Mangueira de Luz | Mangueira-Memória

Chegámos a este filme por caminhos distintos. Uns, pela rota das colaborações fortuitas, outros na senda de amizades de anos-décadas ou de colaborações continuadas. Todos emparelhados por um momento em que a nossa amiga Sams (Samira Pereira) – produtora cabo-verdiana – nos terá dito: “uni-vos e criai”. 

Quanto a mim, aterrei no #4 Mangifera da realizadora Flávia Gusmão como amigo enlutado, em busca de um fecho da cortina; como colaborador e co-conspirador da Sams; como um dos “marides” dela (assim nos chamávamos desde um projecto intenso nos loucos meses do primeiro confinamento). Cheguei com um olho de cineasta e outro de jornalista. Como produtor de circunstância, apoiando a realizadora que conhecia mal, no que sabia à partida ser um filme mastodóntico, quer pelas características formais e pela gramática visual, quer pelo peso do seu cunho pessoal, íntimo – com o desgaste que lhe conheço. 

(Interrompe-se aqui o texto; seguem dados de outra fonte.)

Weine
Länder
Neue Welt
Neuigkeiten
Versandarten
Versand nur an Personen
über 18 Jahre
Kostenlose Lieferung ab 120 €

Cheguei ainda a preto e branco, depois de um ano processando a perda. Em cena, o meu luto a preto e branco (menos luto, mais estado de alma) foi sendo substituído pelas cores do luto da Flávia –o encarnado, o azul, o amarelo, o lilás, o verde. Muitas cores. O luto é um processo diferente para todos. E a Flávia via-lo a cores. Investi-me no projecto e também no processo. Como o making-of de um filme, o luto é um processo. E nos processos aprendemos sempre uns com os outros. 

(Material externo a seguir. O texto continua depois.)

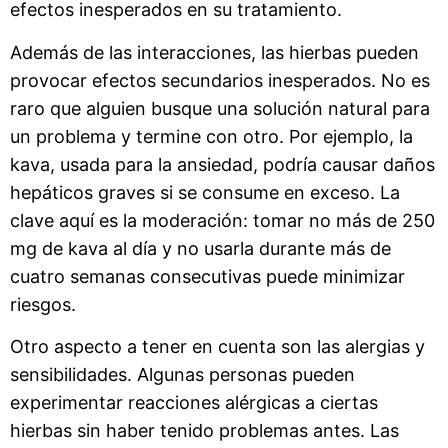
efectos inesperados en su tratamiento.
Además de las interacciones, las hierbas pueden
provocar efectos secundarios inesperados. No es
raro que alguien busque una solución natural para
un problema y termine con otro. Por ejemplo, la
kava, usada para la ansiedad, podría causar daños
hepáticos graves si se consume en exceso. La
clave aquí es la moderación: tomar no más de 250
mg de kava al día y no usarla durante más de
cuatro semanas consecutivas puede minimizar
riesgos.
Otro aspecto a tener en cuenta son las alergias y
sensibilidades. Algunas personas pueden
experimentar reacciones alérgicas a ciertas
hierbas sin haber tenido problemas antes. Las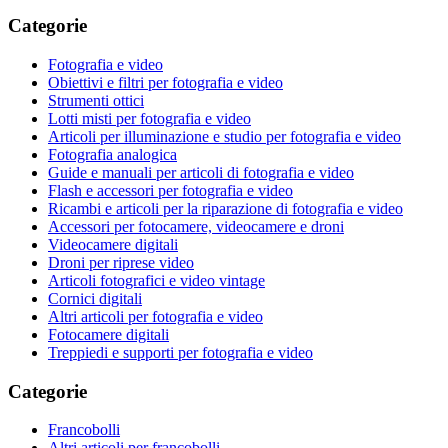
Categorie
Fotografia e video
Obiettivi e filtri per fotografia e video
Strumenti ottici
Lotti misti per fotografia e video
Articoli per illuminazione e studio per fotografia e video
Fotografia analogica
Guide e manuali per articoli di fotografia e video
Flash e accessori per fotografia e video
Ricambi e articoli per la riparazione di fotografia e video
Accessori per fotocamere, videocamere e droni
Videocamere digitali
Droni per riprese video
Articoli fotografici e video vintage
Cornici digitali
Altri articoli per fotografia e video
Fotocamere digitali
Treppiedi e supporti per fotografia e video
Categorie
Francobolli
Altri articoli per francobolli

Perdi os ensaios devido à Covid e ao inédito caos aeroportuário do estio. Caí de pára-quedas em cena no primeiro dia de filmagens. Descontextualizado, cansado, insider-outsider a preto e branco, oscilando, procurando entender mil dinâmicas em simultâneo. Por detrás da câmara da Flávia, fui filmando, fotografando, nas cores dela, e as minhas cores. Momentos perdidos. Momentos memória.

Neste conjunto de 21 fotos (vinte-e-uma, como o dia em que a Sams nos deixou), tirei o pulso ao processo dos outros, à memória, à vida, ao riso. Um behind-the-scenes que acabou por se tornar também parte do filme, a cores. Nestas 21 fotos, contudo, fica assim, a preto e branco – como eu o vi. 

#4 Mangifera de Flávia Gusmão estreia na RTP 2 e RTP Play dia 16 de Outubro de 2022.